# My goal, get all books with 2 star rating
[https://toscrape.com/](https://toscrape.com/) is a website to practice web scraping

___
Libraries for web scrapping and storing data in json

In [1]:
import requests
import json
import bs4

Base Urls

In [2]:
base_url = "https://books.toscrape.com/catalogue/page-{}.html"
book_base_url = "https://books.toscrape.com/catalogue/"

Let's start by extracting information of one book

In [3]:
response = requests.get(base_url.format(1))         # Hitting Page 1
soup = bs4.BeautifulSoup(response.text, "lxml")     # Using beautifulSoup to process response

In [4]:
products = soup.select(".product_pod:has(p.star-rating.Two) a[title]")      # inspecting the we page i got to know that all the info i need in in a tag, which is in product_pod class
for product in products:
    print(product.get("title"))
    book_url = book_base_url + product.get("href")
    print(book_url)

Starving Hearts (Triangular Trade Trilogy, #1)
https://books.toscrape.com/catalogue/starving-hearts-triangular-trade-trilogy-1_990/index.html
Libertarianism for Beginners
https://books.toscrape.com/catalogue/libertarianism-for-beginners_982/index.html
It's Only the Himalayas
https://books.toscrape.com/catalogue/its-only-the-himalayas_981/index.html


# Products Explanation

- `.product_pod`: This part of the selector selects all elements with the class `product_pod`. It identifies elements with this specific class.

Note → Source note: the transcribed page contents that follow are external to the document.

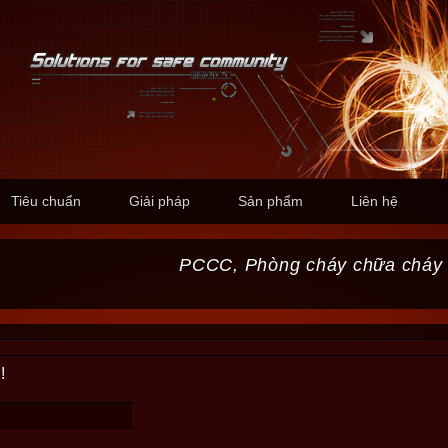
Tiêu chuẩn
Giải pháp
Sản phẩm
Liên hệ
PCCC, Phòng cháy chữa cháy
!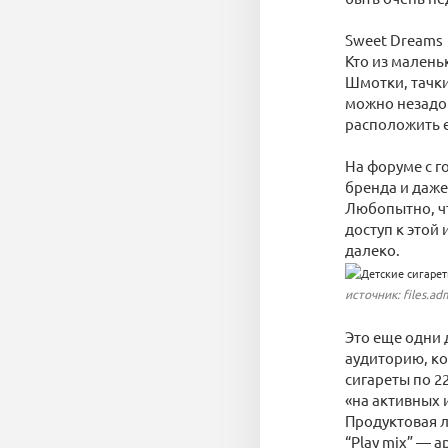
Sweet Dreams
Кто из малень
Шмотки, тачки
можно незадор
расположить е
На форуме с г
бренда и даже 
Любопытно, ч
доступ к этой
далеко.
источник: files.ad
Это еще одни 
аудиторию, ко
сигареты по 2
«на активных 
Продуктовая л
“Play mix” — 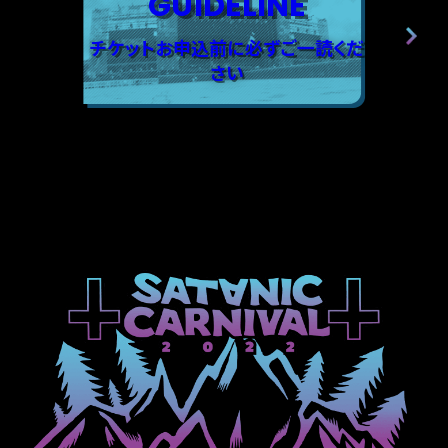
GUIDELINE
チケットお申込前に必ずご一読くだ
さい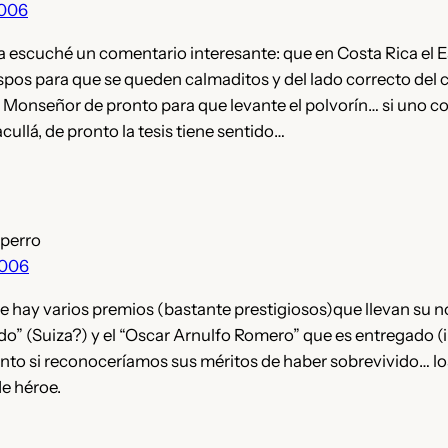
2006
 escuché un comentario interesante: que en Costa Rica el E
ispos para que se queden calmaditos y del lado correcto del c
n Monseñor de pronto para que levante el polvorín… si uno co
acullá, de pronto la tesis tiene sentido…
iperro
2006
e hay varios premios (bastante prestigiosos)que llevan su 
vido” (Suiza?) y el “Oscar Arnulfo Romero” que es entregado 
nto si reconoceríamos sus méritos de haber sobrevivido… l
de héroe.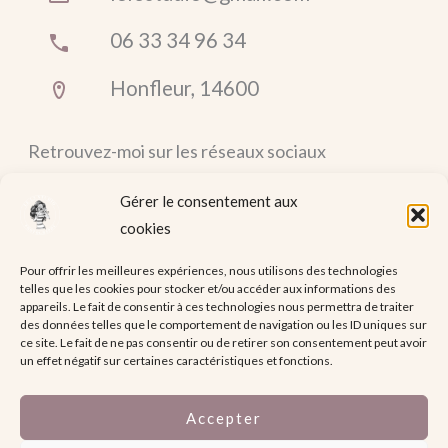
06 33 34 96 34
Honfleur, 14600
Retrouvez-moi sur les réseaux sociaux
F
I
Gérer le consentement aux
a
n
cookies
c
s
Pour offrir les meilleures expériences, nous utilisons des technologies
e
t
telles que les cookies pour stocker et/ou accéder aux informations des
b
a
appareils. Le fait de consentir à ces technologies nous permettra de traiter
Mentions légales
des données telles que le comportement de navigation ou les ID uniques sur
o
g
ce site. Le fait de ne pas consentir ou de retirer son consentement peut avoir
o
r
un effet négatif sur certaines caractéristiques et fonctions.
k
a
m
Accepter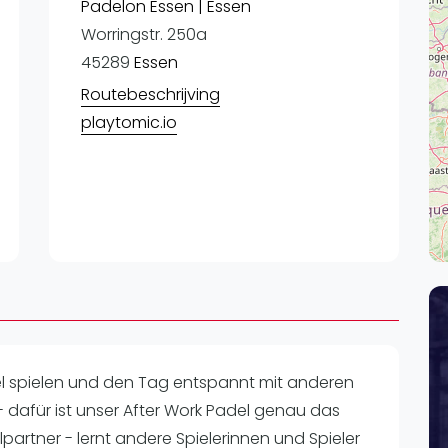
Lei
Padelon Essen | Essen
Worringstr. 250a
Do
45289
Essen
Es
Routebeschrijving
playtomic.io
l spielen und den Tag entspannt mit anderen
- dafür ist unser After Work Padel genau das
elpartner - lernt andere Spielerinnen und Spieler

- `:has(p.star-rating.Two)`: This is a custom selector using `:has()`. It selects elements that contain a `<p>` element with the class `star-rating` and text content "Two" as one of their descendants. Essentially, it selects elements with a specific child structure.

- `a[title]`: This part of the selector further narrows down the selection to include only `<a>` elements that have a `title` attribute.

So, when you put it all together, the `soup.select(".product_pod:has(p.star-rating.Two) a[title]")` selector will find `<a>` elements with a `title` attribute that are descendants of elements with the class `product_pod`, where these elements contain a `<p>` element with the class `star-rating` and the text content "Two" as one of their descendants.

This selector is useful for targeting specific links within a webpage that have a particular structure and class hierarchy.

___

Now put this code in a for loop so that we can extract info for all pages
by visiting an invalid page, i got to know that i will receive error 404 or i can say for a successful result response code is 200, so the code becomes 
> The execution time of cell below will depend on internet speed

In [5]:
page_counter = 0
books = {}
while True:
    page_counter += 1
    response = requests.get(base_url.format(page_counter))
    if (response.status_code != 200):
        page_counter -= 1
        break

    soup = bs4.BeautifulSoup(response.text, "lxml")
    products = soup.select(".product_pod:has(p.star-rating.Two) a[title]")
    for product in products:
        book_title = product.get("title")
        book_url = book_base_url + product.get("href")
        books[book_title] = book_url

print(f"extracted data form {page_counter} pages")

extracted data form 50 pages


storing result in json

In [6]:
with open("books.json", 'w') as json_file:
    json.dump(books, json_file, indent=4)